Your task
The records below must be output exactly, with no images carried over.

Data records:
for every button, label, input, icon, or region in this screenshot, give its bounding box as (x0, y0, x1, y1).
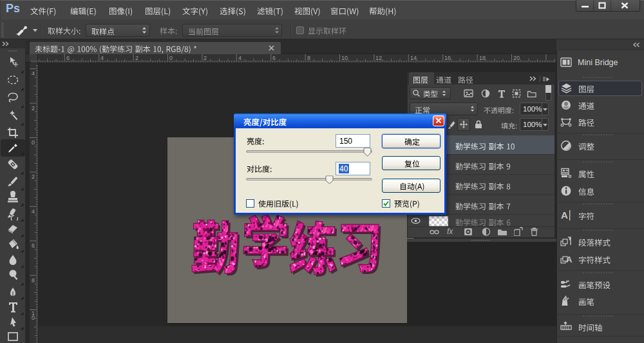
svg-text:A: A (566, 255, 573, 264)
svg-text:A: A (561, 210, 568, 220)
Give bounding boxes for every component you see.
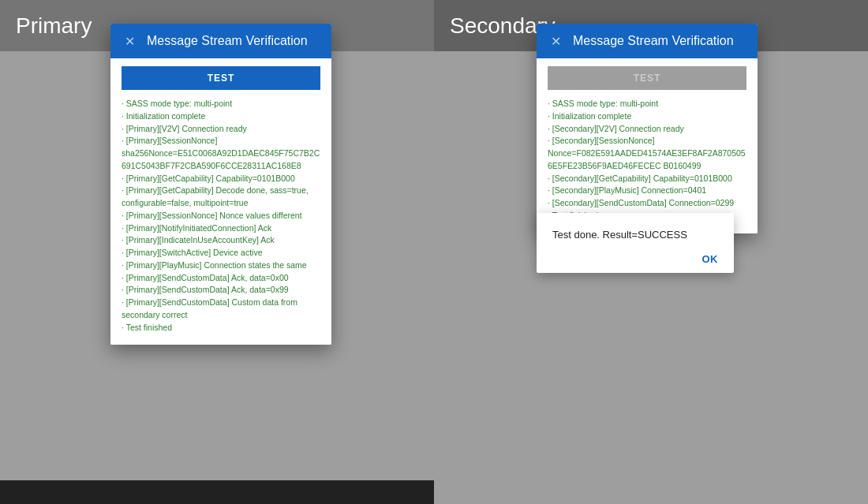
log-line: · SASS mode type: multi-point xyxy=(548,98,746,110)
left-title-text: Primary xyxy=(16,13,92,39)
left-dialog-title: Message Stream Verification xyxy=(147,34,308,48)
left-close-icon[interactable]: ✕ xyxy=(122,33,137,49)
result-popup-text: Test done. Result=SUCCESS xyxy=(552,229,718,241)
right-test-button[interactable]: TEST xyxy=(548,66,746,90)
log-line: · [Primary][V2V] Connection ready xyxy=(122,123,320,136)
log-line: · [Primary][SessionNonce] Nonce values d… xyxy=(122,210,320,222)
right-panel: Secondary ✕ Message Stream Verification … xyxy=(434,0,868,504)
result-popup-ok-container: OK xyxy=(552,253,718,265)
left-test-button[interactable]: TEST xyxy=(122,66,320,90)
log-line: · [Primary][IndicateInUseAccountKey] Ack xyxy=(122,234,320,247)
left-bottom-bar xyxy=(0,480,434,504)
log-line: · [Secondary][SendCustomData] Connection… xyxy=(548,197,746,210)
ok-button[interactable]: OK xyxy=(702,253,719,265)
log-line: · [Primary][NotifyInitiatedConnection] A… xyxy=(122,222,320,235)
log-line: · [Secondary][GetCapability] Capability=… xyxy=(548,173,746,185)
log-line: · [Secondary][SessionNonce]Nonce=F082E59… xyxy=(548,135,746,172)
log-line: · [Secondary][V2V] Connection ready xyxy=(548,123,746,136)
log-line: · [Primary][SessionNonce]sha256Nonce=E51… xyxy=(122,135,320,172)
left-dialog-body: TEST · SASS mode type: multi-point · Ini… xyxy=(110,58,331,345)
left-panel: Primary ✕ Message Stream Verification TE… xyxy=(0,0,434,504)
log-line: · SASS mode type: multi-point xyxy=(122,98,320,110)
right-dialog-body: TEST · SASS mode type: multi-point · Ini… xyxy=(537,58,758,233)
log-line: · Initialization complete xyxy=(548,110,746,123)
log-line: · Initialization complete xyxy=(122,110,320,123)
right-dialog-title: Message Stream Verification xyxy=(573,34,734,48)
left-dialog-header: ✕ Message Stream Verification xyxy=(110,24,331,58)
log-line: · [Primary][GetCapability] Decode done, … xyxy=(122,185,320,210)
log-line: · [Primary][SwitchActive] Device active xyxy=(122,247,320,259)
left-dialog: ✕ Message Stream Verification TEST · SAS… xyxy=(110,24,331,345)
right-log-area: · SASS mode type: multi-point · Initiali… xyxy=(548,98,746,222)
result-popup: Test done. Result=SUCCESS OK xyxy=(537,213,734,273)
right-close-icon[interactable]: ✕ xyxy=(548,33,563,49)
log-line: · [Primary][SendCustomData] Ack, data=0x… xyxy=(122,284,320,297)
log-line: · Test finished xyxy=(122,322,320,334)
right-dialog: ✕ Message Stream Verification TEST · SAS… xyxy=(537,24,758,233)
log-line: · [Primary][SendCustomData] Custom data … xyxy=(122,297,320,322)
right-dialog-header: ✕ Message Stream Verification xyxy=(537,24,758,58)
log-line: · [Primary][GetCapability] Capability=01… xyxy=(122,173,320,185)
log-line: · [Primary][SendCustomData] Ack, data=0x… xyxy=(122,272,320,285)
log-line: · [Primary][PlayMusic] Connection states… xyxy=(122,259,320,272)
log-line: · [Secondary][PlayMusic] Connection=0401 xyxy=(548,185,746,197)
left-log-area: · SASS mode type: multi-point · Initiali… xyxy=(122,98,320,334)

Response to this exercise
for every button, label, input, icon, or region in this screenshot, give its bounding box as (x0, y0, x1, y1).
svg-text:A: A (566, 255, 573, 264)
svg-text:A: A (561, 210, 568, 220)
Give bounding boxes for every component you see.
log-line: · SASS mode type: multi-point xyxy=(548,98,746,110)
left-title-text: Primary xyxy=(16,13,92,39)
left-dialog-title: Message Stream Verification xyxy=(147,34,308,48)
left-close-icon[interactable]: ✕ xyxy=(122,33,137,49)
result-popup-text: Test done. Result=SUCCESS xyxy=(552,229,718,241)
right-test-button[interactable]: TEST xyxy=(548,66,746,90)
log-line: · [Primary][V2V] Connection ready xyxy=(122,123,320,136)
log-line: · [Primary][SessionNonce] Nonce values d… xyxy=(122,210,320,222)
right-panel: Secondary ✕ Message Stream Verification … xyxy=(434,0,868,504)
result-popup-ok-container: OK xyxy=(552,253,718,265)
left-test-button[interactable]: TEST xyxy=(122,66,320,90)
log-line: · [Primary][IndicateInUseAccountKey] Ack xyxy=(122,234,320,247)
left-bottom-bar xyxy=(0,480,434,504)
log-line: · [Secondary][SendCustomData] Connection… xyxy=(548,197,746,210)
ok-button[interactable]: OK xyxy=(702,253,719,265)
log-line: · [Primary][NotifyInitiatedConnection] A… xyxy=(122,222,320,235)
log-line: · [Secondary][GetCapability] Capability=… xyxy=(548,173,746,185)
log-line: · [Secondary][SessionNonce]Nonce=F082E59… xyxy=(548,135,746,172)
log-line: · [Secondary][V2V] Connection ready xyxy=(548,123,746,136)
log-line: · [Primary][SessionNonce]sha256Nonce=E51… xyxy=(122,135,320,172)
left-dialog-body: TEST · SASS mode type: multi-point · Ini… xyxy=(110,58,331,345)
left-panel: Primary ✕ Message Stream Verification TE… xyxy=(0,0,434,504)
log-line: · SASS mode type: multi-point xyxy=(122,98,320,110)
right-dialog-body: TEST · SASS mode type: multi-point · Ini… xyxy=(537,58,758,233)
log-line: · Initialization complete xyxy=(548,110,746,123)
log-line: · Initialization complete xyxy=(122,110,320,123)
right-dialog-title: Message Stream Verification xyxy=(573,34,734,48)
left-dialog-header: ✕ Message Stream Verification xyxy=(110,24,331,58)
log-line: · [Primary][GetCapability] Decode done, … xyxy=(122,185,320,210)
log-line: · [Primary][SwitchActive] Device active xyxy=(122,247,320,259)
left-dialog: ✕ Message Stream Verification TEST · SAS… xyxy=(110,24,331,345)
right-log-area: · SASS mode type: multi-point · Initiali… xyxy=(548,98,746,222)
result-popup: Test done. Result=SUCCESS OK xyxy=(537,213,734,273)
right-close-icon[interactable]: ✕ xyxy=(548,33,563,49)
log-line: · [Primary][SendCustomData] Ack, data=0x… xyxy=(122,284,320,297)
log-line: · Test finished xyxy=(122,322,320,334)
right-dialog: ✕ Message Stream Verification TEST · SAS… xyxy=(537,24,758,233)
log-line: · [Primary][SendCustomData] Custom data … xyxy=(122,297,320,322)
right-dialog-header: ✕ Message Stream Verification xyxy=(537,24,758,58)
log-line: · [Primary][GetCapability] Capability=01… xyxy=(122,173,320,185)
log-line: · [Primary][SendCustomData] Ack, data=0x… xyxy=(122,272,320,285)
log-line: · [Primary][PlayMusic] Connection states… xyxy=(122,259,320,272)
log-line: · [Secondary][PlayMusic] Connection=0401 xyxy=(548,185,746,197)
left-log-area: · SASS mode type: multi-point · Initiali… xyxy=(122,98,320,334)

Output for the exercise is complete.